“Welcome to Hell” è un rapporto sugli abusi e il trattamento disumano dei palestinesi detenuti in custodia israeliana dal 7 ottobre 2023. B’Tselem, associazione israeliana per la difesa dei diritti umani, ha raccolto le testimonianze di 55 palestinesi detenuti durante quel periodo e rilasciati, quasi tutti senza accuse. Le loro testimonianze rivelano i risultati della trasformazione affrettata di più di una dozzina di strutture carcerarie israeliane, militari e civili, in una rete di campi dedicati all’abuso dei detenuti come questione politica. Le strutture in cui ogni detenuto è deliberatamente sottoposto a dolore e sofferenza duri e implacabili funzionano come campi di tortura di fatto.

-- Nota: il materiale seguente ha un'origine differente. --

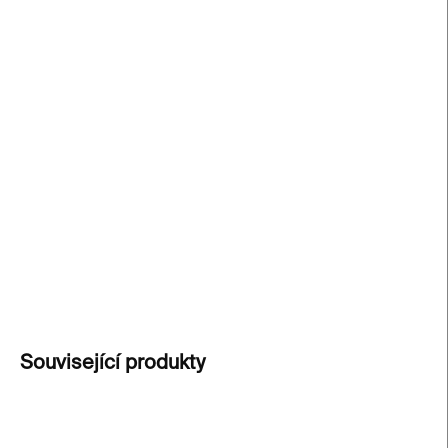
cena:
−
+
Přidat do košíku
Unikátní
ledvinka z recyklovaných bannerů
Kunsthalle Praha
, ručně vyrobená v Česku. Každý
kus je
originál
, který propojuje
umění, design a
udržitelný životní styl
. Tento kousek jinde
nenajdete.
DETAILNÍ INFORMACE
ZEPTAT SE
Související produkty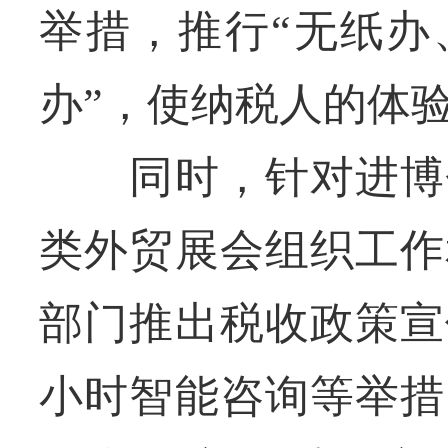
举措，推行“无纸办
办”，使纳税人的体
同时，针对进博会
类外贸展会组织工作
部门推出税收政策宣
小时智能咨询等举措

Di seguito si riportano alcune delle 55 testimonianze.
Firas Hassan: “La vita in prigione è continuata come al solito fino al 7 ottobre 2023. Dopo, è stato come vivere dentro uno tsunami. Quel giorno, mi sono svegliato per le preghiere dell’alba. Ho sentito i detenuti nelle celle dirsi a vicenda di guardare la TV. Abbiamo iniziato a seguire le notizie. Dopo tre ore, abbiamo sentito delle esplosioni nella zona intorno alla prigione e poi tutte le guardie sono fuggite, lasciandoci soli. Avevamo paura che un missile avrebbe colpito la prigione mentre eravamo chiusi dentro. Più tardi, l’amministrazione della prigione ha chiuso a chiave le porte delle celle e ha tagliato l’elettricità nelle ali e nelle celle. Da quel giorno fino al giorno in cui sono stato rilasciato, non abbiamo più visto la luce del giorno.”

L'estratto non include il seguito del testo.